GREENVILLE, N.C. — East Carolina University is trying to keep racial tension in check after someone drew nooses on several black history month posters.
The posters were on a bulletin board in Slay Residence Hall. Black students make up 14.5 percent of the student body at East Carolina. Despite that, a lot of those students said they usually feel comfortable on campus.
"I feel very welcome. I haven't experienced racism of any kind directly," junior Charity Meadows said. "I was disappointed that people would actually do something like this when we're trying to represent a positive influence in our black community."
Slay Hall is trying to find the person behind the stunt.
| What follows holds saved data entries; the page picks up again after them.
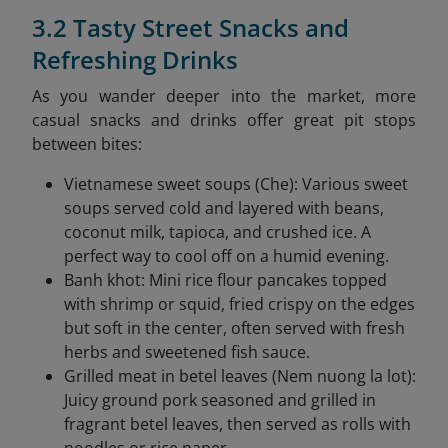
3.2 Tasty Street Snacks and
Refreshing Drinks
As you wander deeper into the market, more
casual snacks and drinks offer great pit stops
between bites:
Vietnamese sweet soups (Che): Various sweet
soups served cold and layered with beans,
coconut milk, tapioca, and crushed ice. A
perfect way to cool off on a humid evening.
Banh khot: Mini rice flour pancakes topped
with shrimp or squid, fried crispy on the edges
but soft in the center, often served with fresh
herbs and sweetened fish sauce.
Grilled meat in betel leaves (Nem nuong la lot):
Juicy ground pork seasoned and grilled in
fragrant betel leaves, then served as rolls with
Resident advisor Olisa Uzoewulu said it has made him think twice about the people in his dorm.
"Before Friday, I was fine with the guys. I said, 'Hey, how are you doing?'" Uzoewulu said. "Now when I do say hey, in the back of my mind, I'm thinking, 'Could this be the guy who drew the nooses on my pictures."
Many of the students at East Carolina are not reacting to the incident in an angry way.
"We're not trying to cause a riot. [We're] not trying to cause a ruckus," Uzoewulu said.
They are trying to educate their fellow students through discussions on diversity.
"If you want to show ignorance, I'm going to be here to educate you. That's my positive role on this campus," Meadows said.
"We talked about how we could help other people understand [such as] workshops and forums," said Lathan Turner, assistant vice-chair of student life.
The stunt is a violation of East Carolina University's code of conduct for students. If the university finds out a student is behind it, that student could be forced to perform community service and participate in diversity workshops.
A noose is also at the
center of a controversy
in the state Department of Transportation. Black workers complained about a noose that was hung in a workshop by a co-worker. They have rallied and filed lawsuits several times over the past year.
Wake County's district attorney said the noose is not a hate crime, but an administrative issue for the DOT.